> WHAT TO WORK ON: Which lines of the records below contain the word "your"? Show each one.

[Stored data entries]
========

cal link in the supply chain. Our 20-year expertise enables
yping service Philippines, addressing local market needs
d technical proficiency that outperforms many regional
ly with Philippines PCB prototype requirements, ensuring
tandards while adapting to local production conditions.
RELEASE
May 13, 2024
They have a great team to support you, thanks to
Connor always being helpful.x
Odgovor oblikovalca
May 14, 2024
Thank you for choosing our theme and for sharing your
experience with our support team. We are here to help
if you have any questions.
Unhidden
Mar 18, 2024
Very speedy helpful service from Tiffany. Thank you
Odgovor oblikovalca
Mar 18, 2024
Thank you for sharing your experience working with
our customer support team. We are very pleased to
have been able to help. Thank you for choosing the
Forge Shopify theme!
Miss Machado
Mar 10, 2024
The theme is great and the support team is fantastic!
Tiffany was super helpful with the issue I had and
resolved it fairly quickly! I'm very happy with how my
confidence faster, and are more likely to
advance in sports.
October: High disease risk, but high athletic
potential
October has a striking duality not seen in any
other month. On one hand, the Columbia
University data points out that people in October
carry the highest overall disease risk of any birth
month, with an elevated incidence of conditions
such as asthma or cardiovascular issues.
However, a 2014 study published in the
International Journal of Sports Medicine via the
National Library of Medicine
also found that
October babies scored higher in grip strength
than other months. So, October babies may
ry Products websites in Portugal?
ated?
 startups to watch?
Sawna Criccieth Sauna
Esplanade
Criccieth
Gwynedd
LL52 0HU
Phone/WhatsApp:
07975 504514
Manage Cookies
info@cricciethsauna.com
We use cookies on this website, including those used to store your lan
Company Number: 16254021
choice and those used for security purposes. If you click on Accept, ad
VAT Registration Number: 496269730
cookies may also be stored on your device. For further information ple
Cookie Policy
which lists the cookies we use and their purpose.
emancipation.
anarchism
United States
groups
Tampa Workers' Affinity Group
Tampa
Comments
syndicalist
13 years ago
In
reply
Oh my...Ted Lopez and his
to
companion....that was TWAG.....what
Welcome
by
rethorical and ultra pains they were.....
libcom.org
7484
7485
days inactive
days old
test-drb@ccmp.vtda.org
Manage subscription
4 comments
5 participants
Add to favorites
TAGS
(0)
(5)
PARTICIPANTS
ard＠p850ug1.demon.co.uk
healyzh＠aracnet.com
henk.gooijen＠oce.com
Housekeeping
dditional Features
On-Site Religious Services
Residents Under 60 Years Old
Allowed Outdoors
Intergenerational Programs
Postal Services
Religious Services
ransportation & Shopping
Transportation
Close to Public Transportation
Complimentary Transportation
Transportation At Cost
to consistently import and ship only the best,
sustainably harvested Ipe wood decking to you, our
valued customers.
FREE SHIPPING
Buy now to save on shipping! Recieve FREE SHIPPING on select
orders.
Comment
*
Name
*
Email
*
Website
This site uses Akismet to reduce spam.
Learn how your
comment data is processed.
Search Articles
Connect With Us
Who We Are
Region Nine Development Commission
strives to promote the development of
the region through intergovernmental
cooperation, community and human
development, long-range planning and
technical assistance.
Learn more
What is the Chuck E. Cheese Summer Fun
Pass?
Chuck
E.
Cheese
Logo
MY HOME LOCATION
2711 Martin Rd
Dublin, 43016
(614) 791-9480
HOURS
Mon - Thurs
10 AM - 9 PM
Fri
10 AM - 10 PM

========

> SOLUTION TO THE EXERCISE:
Thank you for choosing our theme and for sharing your
Thank you for sharing your experience working with
We use cookies on this website, including those used to store your lan
cookies may also be stored on your device. For further information ple
Learn how your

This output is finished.